Paul Vernon Morriss was born in Buford, Georgia on 13 May 1920. He applied for Army
pilot training after Pearl Harbor was attacked on 7 December 1941. His class graduated one
year later, and Second Lieutenant Morriss went to the 337th Fighter Group for transition
training in Florida. He was subsequently assigned to the Seventh Air Force, joining the
15th Fighter Group in Hawaii.Though trained as a single engine pilot, on 15 July 1943 he was transferred to the
Fifth Air Force's 475th Fighter Group, flying the P-38H Lightning. Based in New Guinea,
First Lieutenant Morriss flew a Lockheed named "Hold Everything" with the 431st Fighter
Squadron. He logged his first Japanese plane shot down three months later, splashing a
Mitsubishi Zeke fighter in Oro Bay on 15 October, one of nine victories credited to the
squadron that day.
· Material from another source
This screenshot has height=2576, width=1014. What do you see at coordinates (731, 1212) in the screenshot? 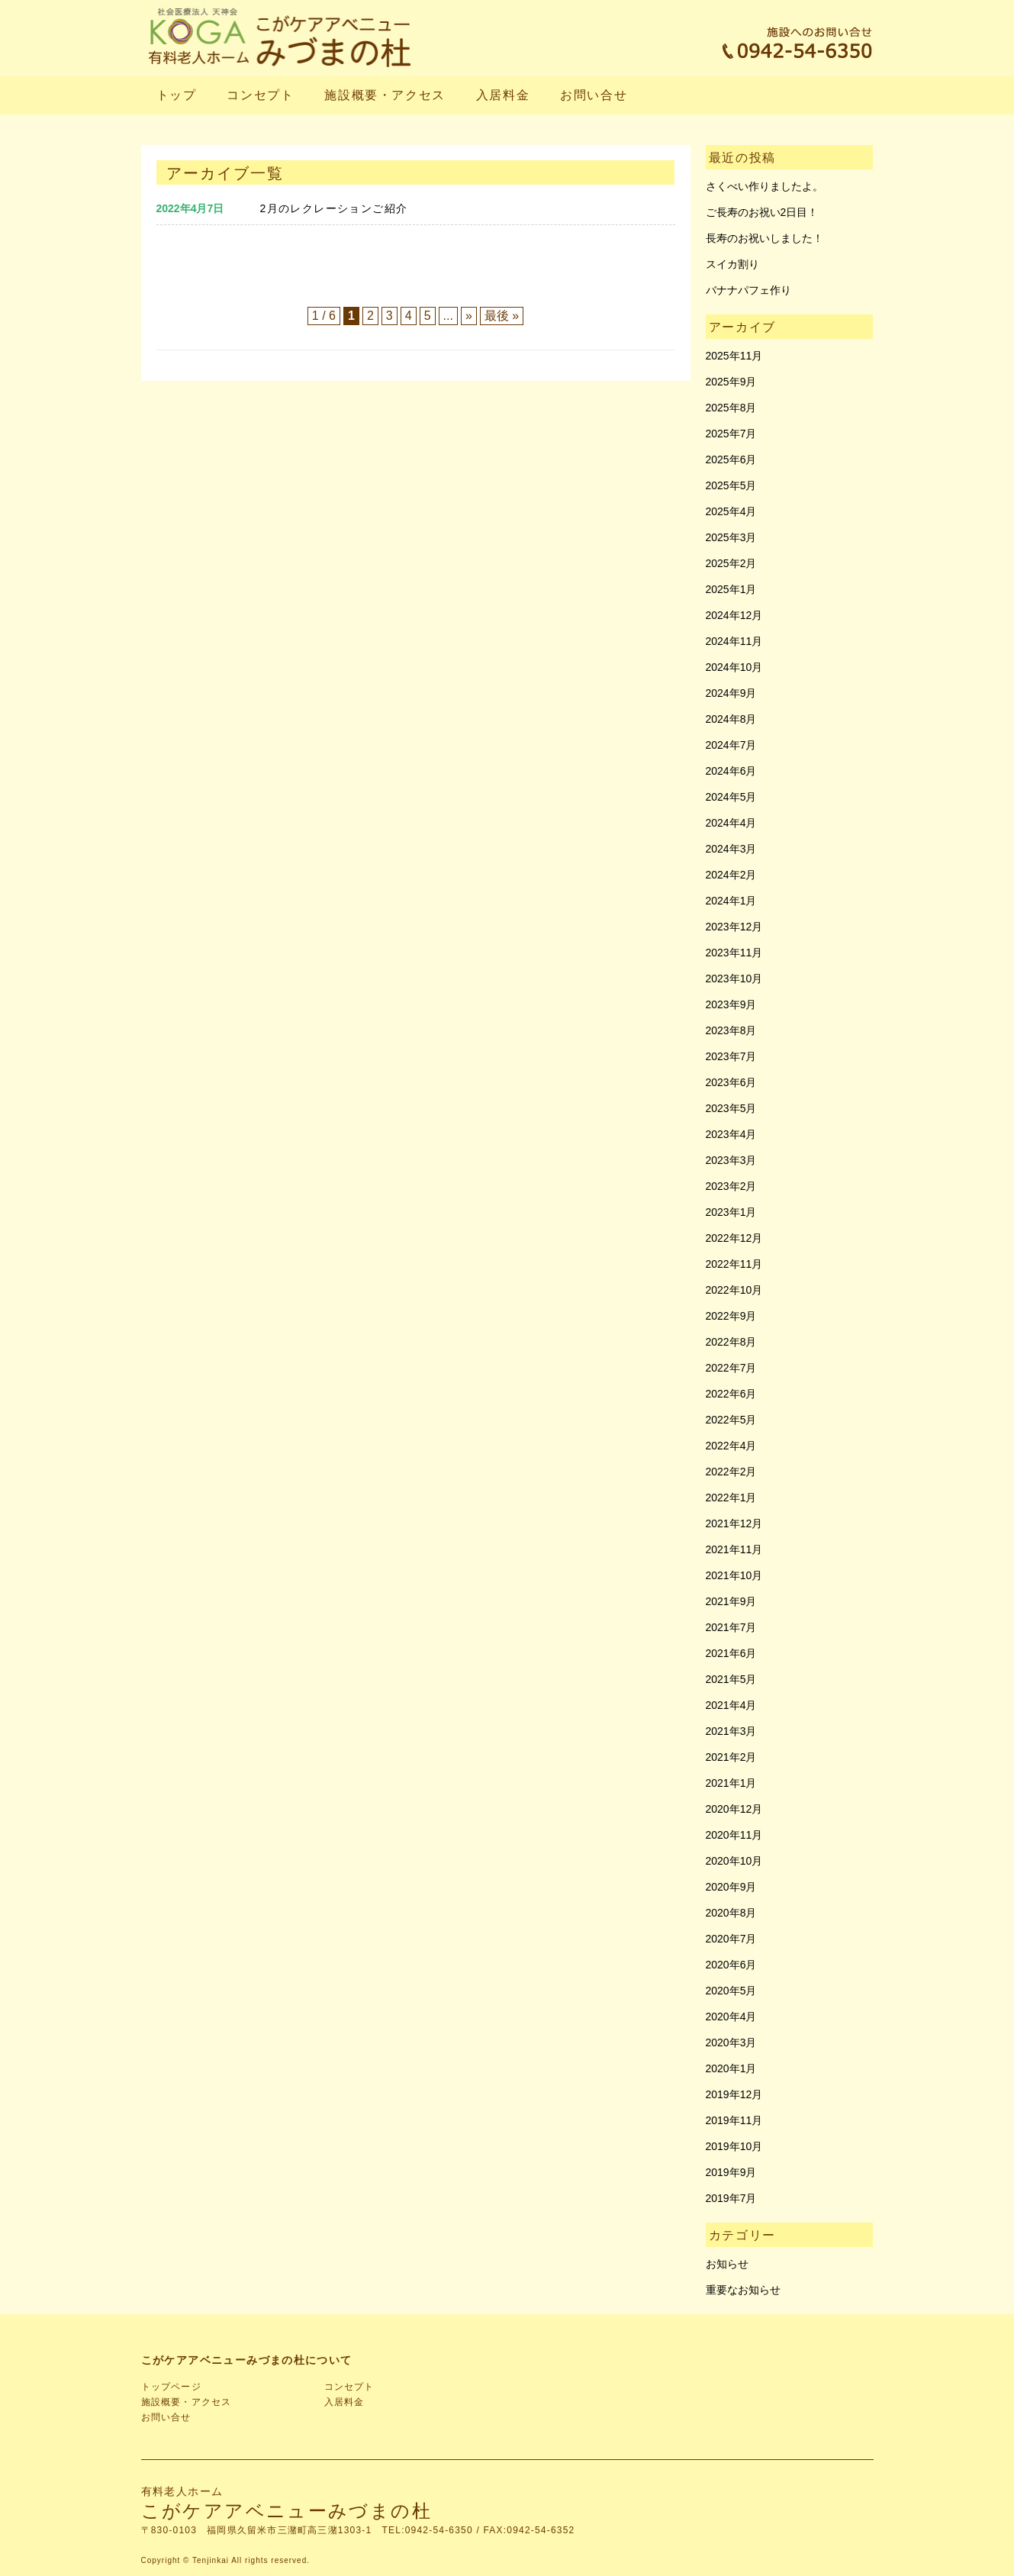 I see `2023年1月` at bounding box center [731, 1212].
That success was followed by and an Aichi Val dive bomber at Cape
Gloucester on 26 December.
There ensued a five month dry spell, but on 4 June 1944, Captain Morriss encountered
and destroyed a Japanese Army Oscar over Moisnneom Island. On the 16th of that month he
claimed two more of the Nakajima fighters, becoming yet another ace of the "Satan's
Angels."
Little is known of Morriss' postwar career, but he died in Norcross, Georgia on 22
August 1980 after suffering a cerebral hemorrhage.